# William S. Lind, FMFM-1A, Fourth Generation War



## Zarathustra (13 Jul 2005)

Hello, this is my first post. I'm not (yet) a member of the Canadian Forces.

I recently found online this new book from William S. Lind. It's not a real U.S. Marine Corps doctrinal manual, it's only inspired by them. It covers Fourth Generation War, state militaries vs non-state opponents. The book is still a draft. Currently available is draft 3, dated June 10 2005. It's a 41 page Word document, quick to read. 

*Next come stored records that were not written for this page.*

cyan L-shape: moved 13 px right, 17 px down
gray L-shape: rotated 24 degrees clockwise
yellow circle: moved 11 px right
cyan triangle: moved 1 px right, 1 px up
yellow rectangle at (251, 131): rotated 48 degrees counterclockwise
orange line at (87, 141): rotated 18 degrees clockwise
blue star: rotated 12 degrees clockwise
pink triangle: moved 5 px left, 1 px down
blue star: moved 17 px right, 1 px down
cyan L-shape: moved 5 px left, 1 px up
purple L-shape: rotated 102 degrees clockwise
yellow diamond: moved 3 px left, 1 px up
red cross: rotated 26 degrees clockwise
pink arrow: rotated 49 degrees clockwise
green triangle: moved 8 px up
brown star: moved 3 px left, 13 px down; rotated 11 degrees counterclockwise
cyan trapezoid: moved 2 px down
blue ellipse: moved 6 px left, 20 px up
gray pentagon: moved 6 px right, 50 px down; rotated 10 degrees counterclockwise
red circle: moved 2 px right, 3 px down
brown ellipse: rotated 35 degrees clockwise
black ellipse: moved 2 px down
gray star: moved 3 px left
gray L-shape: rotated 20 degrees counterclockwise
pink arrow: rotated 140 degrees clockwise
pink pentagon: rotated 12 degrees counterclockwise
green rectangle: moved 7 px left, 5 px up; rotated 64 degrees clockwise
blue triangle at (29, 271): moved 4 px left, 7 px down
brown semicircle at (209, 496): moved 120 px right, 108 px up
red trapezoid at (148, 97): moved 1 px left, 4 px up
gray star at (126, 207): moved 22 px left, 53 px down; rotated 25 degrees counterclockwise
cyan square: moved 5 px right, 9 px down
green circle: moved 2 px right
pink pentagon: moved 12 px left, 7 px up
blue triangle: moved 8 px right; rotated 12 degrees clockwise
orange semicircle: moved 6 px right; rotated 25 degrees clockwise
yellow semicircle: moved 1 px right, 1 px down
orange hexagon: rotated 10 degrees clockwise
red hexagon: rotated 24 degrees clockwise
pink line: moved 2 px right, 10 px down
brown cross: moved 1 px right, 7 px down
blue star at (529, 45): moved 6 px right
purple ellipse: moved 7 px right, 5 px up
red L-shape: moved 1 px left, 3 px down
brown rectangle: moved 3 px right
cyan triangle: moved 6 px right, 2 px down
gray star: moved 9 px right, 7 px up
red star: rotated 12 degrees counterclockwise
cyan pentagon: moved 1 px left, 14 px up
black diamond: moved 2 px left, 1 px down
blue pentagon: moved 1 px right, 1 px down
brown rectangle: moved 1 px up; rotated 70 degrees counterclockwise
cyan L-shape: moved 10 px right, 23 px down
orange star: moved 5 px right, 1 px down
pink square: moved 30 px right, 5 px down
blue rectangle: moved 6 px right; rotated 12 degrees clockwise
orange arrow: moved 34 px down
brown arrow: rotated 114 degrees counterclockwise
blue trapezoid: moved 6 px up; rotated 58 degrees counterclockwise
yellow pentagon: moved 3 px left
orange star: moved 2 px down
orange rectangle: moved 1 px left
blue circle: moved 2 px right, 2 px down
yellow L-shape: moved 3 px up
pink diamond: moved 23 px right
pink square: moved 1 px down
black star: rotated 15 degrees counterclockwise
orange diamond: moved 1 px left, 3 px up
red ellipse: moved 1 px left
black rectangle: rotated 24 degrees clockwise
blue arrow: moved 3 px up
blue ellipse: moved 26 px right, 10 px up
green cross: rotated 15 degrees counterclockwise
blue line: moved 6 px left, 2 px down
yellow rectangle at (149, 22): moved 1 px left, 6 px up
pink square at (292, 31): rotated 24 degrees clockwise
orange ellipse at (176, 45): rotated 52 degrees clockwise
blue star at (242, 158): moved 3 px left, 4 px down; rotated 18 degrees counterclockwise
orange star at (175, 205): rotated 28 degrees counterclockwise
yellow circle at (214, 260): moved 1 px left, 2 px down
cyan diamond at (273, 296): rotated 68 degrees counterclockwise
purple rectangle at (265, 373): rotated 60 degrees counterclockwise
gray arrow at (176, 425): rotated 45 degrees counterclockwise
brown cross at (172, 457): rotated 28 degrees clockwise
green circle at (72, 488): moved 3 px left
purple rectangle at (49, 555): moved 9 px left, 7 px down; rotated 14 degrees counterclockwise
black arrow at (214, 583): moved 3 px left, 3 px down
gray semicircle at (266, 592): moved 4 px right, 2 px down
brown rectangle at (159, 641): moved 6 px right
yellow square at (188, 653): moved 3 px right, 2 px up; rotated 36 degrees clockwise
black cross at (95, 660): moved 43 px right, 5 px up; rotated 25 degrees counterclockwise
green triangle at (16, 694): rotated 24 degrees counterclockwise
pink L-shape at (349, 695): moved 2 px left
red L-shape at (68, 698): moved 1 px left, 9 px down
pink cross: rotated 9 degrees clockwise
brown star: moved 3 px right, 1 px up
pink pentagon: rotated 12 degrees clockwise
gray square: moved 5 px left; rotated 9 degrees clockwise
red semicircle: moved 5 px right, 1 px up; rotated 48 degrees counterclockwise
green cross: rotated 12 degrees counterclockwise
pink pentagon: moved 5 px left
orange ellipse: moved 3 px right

I found the book interesting to read but having no military experience I can't really comment on it or even recommend it. Surely because of the author some of you will be curious about it and spend 1-2 evenings reading it. I bring it to your attention hoping someone with Afghanistan or similar experience will give feedback on it. 


http://www.d-n-i.net/lind/lind_7_06_05.htm
http://www.d-n-i.net/lind/4gw_manual_draft_3_revised_10_june_05.doc



> "All over the world, state militaries, including our own, find themselves fighting non-state opponents. This kind of war, which we call Fourth Generation war, is a very difficult challenge. Almost always, state militaries have vast superiority over their non-state opponents in most of what we call "combat power:" technology, weapons, techniques, training, etc. Despite these superiorities, more often than not, state militaries end up losing.
> 
> America's greatest military theorist, Air Force Colonel John Boyd, used to say,
> â Å“When I was a young officer, I was taught that if you have air superiority, land superiority and sea superiority, you win. Well, in Vietnam we had air superiority, land superiority and sea superiority, but we lost. So I realized there is something more to it.â ?
> ...


----------



## Infanteer (13 Jul 2005)

Thanks for posting that, Zarathustra.

Lind has mentioned the "Manual" he's been writing for some time in his articles - he get active input from Marines returning from Iraq, so there should be some good stuff in there.


----------



## Matt_Fisher (13 Jul 2005)

Another extremely well written, concise and poignant article by Bill Lind.


----------



## ArmyRick (15 Jul 2005)

Interesting Articles...


----------



## MDE (12 Aug 2006)

:skull: I am not a member of the CF, though I respect you for your past and future achievements, in spite of your country's politics.   I am a member of another military force and have worked with the PPCLI in Afghanistan back in early 2002.  They were great -- I wish I could remember the commander's name at the time.  I respect the hell out of him. 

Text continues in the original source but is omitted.